Miller reiterates, however, that the pandemic has shown what the benefits of biometric technology are and says the pandemic has been a double-edged sword in that regard. On the one hand, it has shown the benefits of adopting the technology, while on the other it has caused operational hurdles that prevent the technology from being able to gain a foothold as the pandemic rages on.

“I think that the pandemic has really increased the level of interest in this because it’s touchless, it’s faster, there’s a lot of health benefits to go into a seamless travel digital ID future,” Miller says. “And you’ve seen that play out in things like other verticals, like telehealth.

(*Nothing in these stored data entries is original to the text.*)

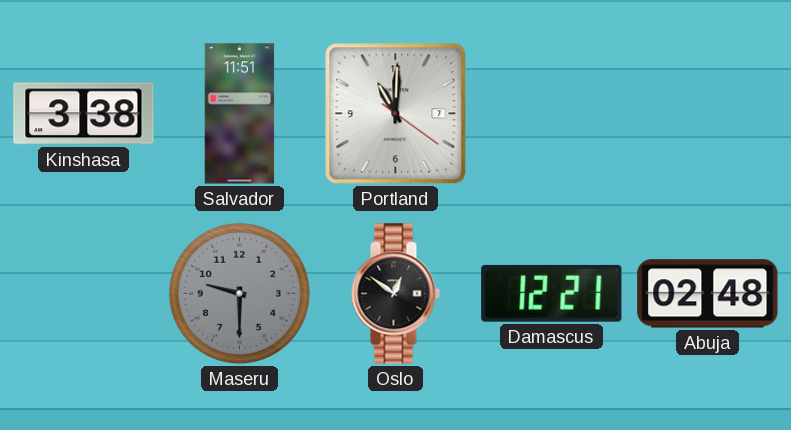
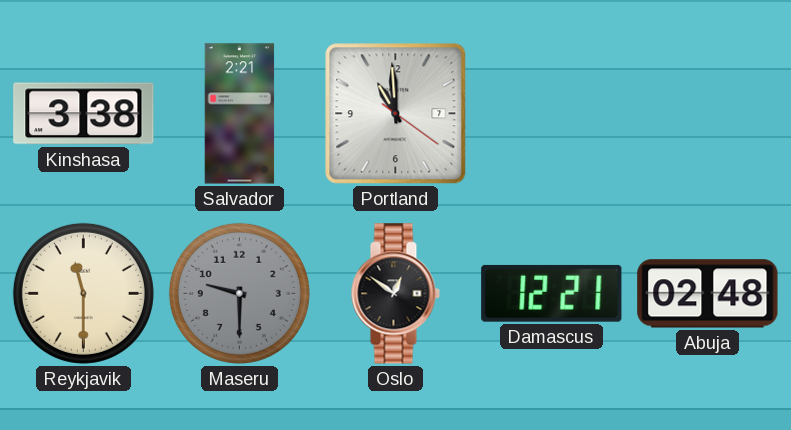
Salvador: 11:51 -> 2:21
Portland: 11:00 -> 10:59
Reykjavik: none -> 11:30
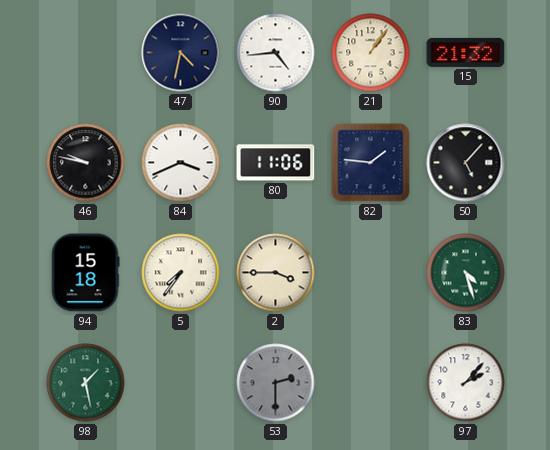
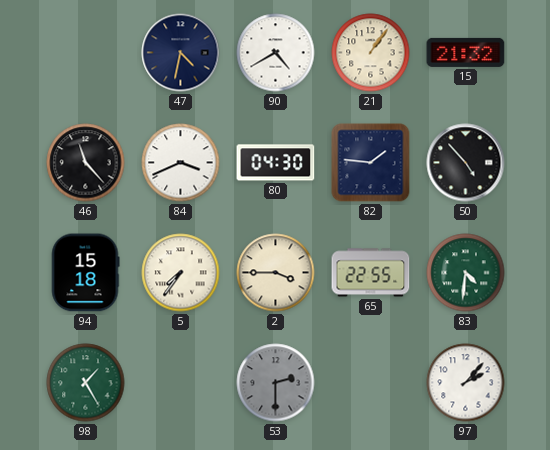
90: 4:44 -> 4:40
46: 9:47 -> 11:23
80: 11:06 -> 04:30
50: 5:07 -> 4:53
65: none -> 22:55
83: 4:27 -> 4:31
98: 1:28 -> 1:25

“The pandemic has brought an operational hammer blow to airlines and airports and TSA, as they struggled to deal with the complete collapse of volume followed by the surge that’s come this summer,” Miller continues. “The pandemic has made it really clear what the benefits of seamless travel will be, and what we see is a lot of preparatory work going on across the industry right now with multiple airlines working to get their programs lined up. As day-to-day operations stabilize, we expect to see these new innovations and new initiatives start to become more prevalent in the public eye.”

Ultimately, to get international travel to return to its pre-pandemic levels, Leger says that biometric and seamless travel technology are a “must-have.”

“Clearly, it helps the passengers. It helps the airlines, the airport, as well as the governments. And we are doing that in a very safe environment, of course, to make sure that we comply with the regulatory requirements and respect the rules and make sure that there are no additional infections by only transporting people who have been tested or who have been vaccinated. And that’s the primary objective of what we’re trying to do here and to help the restart,” Leger says.

“The easing of travel restrictions by countries around the world will be the key to stimulating demand. The reopening of borders needs to be based on the epidemiological situation of each country,” Kaminogo adds.

“We believe IATA Travel Pass will play an important role not only in restarting international travel, but also in driving the future of contactless travel. In the future, we hope that travelers will be able to utilize IATA Travel Pass and biometric technology to proceed through airport checkpoints using their face as their passport and boarding pass.”